Guilt, Shame, and Anxiety(Prometheus Books, 2014) by Peter R. Breggin, MD, discusses the prehistoric origins of our negative emotions and theorizes that these emotions no longer serve a useful purpose in modern life. He suggests that dealing with guilt and shame, as well as anxiety, is a matter of recognizing and rejecting their control over our lives, and reaching greater emotional freedom by doing so. The following excerpt is from chapter 11, “Don’t People Need Some Guilt and Shame?”

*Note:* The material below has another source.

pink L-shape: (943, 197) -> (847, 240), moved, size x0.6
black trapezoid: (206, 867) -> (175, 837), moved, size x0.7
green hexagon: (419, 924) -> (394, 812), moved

When I talk about negative legacy emotions with my friends, patients, graduate students, and conference audiences, one question keeps coming up: “Don’t we need some guilt and shame?” The answer can transform our lives. When we fully grasp that we can live honorable and happy lives without clouding our minds with negative emotions, we begin our emotional liberation.

Why Do We Need an Absolute Rule?

Why do we need an uncompromising rule that guilt, shame, and anxiety have no place whatsoever in our lives? Because, like cocaine or alcohol to an addict, negative legacy emotions will seize any opportunity we give them and take over. Having gotten a piece of us, they will try to swallow us whole. We need absolute determination and all our strength to reject their influence.

Because the capacity for these emotions was built in by biological evolution and natural selection and then stimulated and amplified through childhood, we are programmed to believe we are supposed to feel these primitive, prehistoric emotions. As described earlier, when we feel guilty, we believe we are guilty— even in the absence of any rational explanation for the guilt. When we feel ashamed, we believe on some level that we deserve to feel rejected or worthless. When we feel anxious, we find reasons to justify our helpless feelings.

To flourish emotionally, we need to question and reject the idea that there is any justification for taking orders from guilt, shame, and anxiety. These negative emotions are imperfect remnants of evolution and child development that impede mature, rational, and loving conduct in adults.

The Ultimate Irrationality of Guilt and Shame

Those of us who know and work with victims of extreme physical, emotional, and sexual abuse can bear witness to how overwhelming feelings of guilt, shame, and anxiety have no basis in reality, sound ethics, or any other objective measure. They are the direct result of abuse.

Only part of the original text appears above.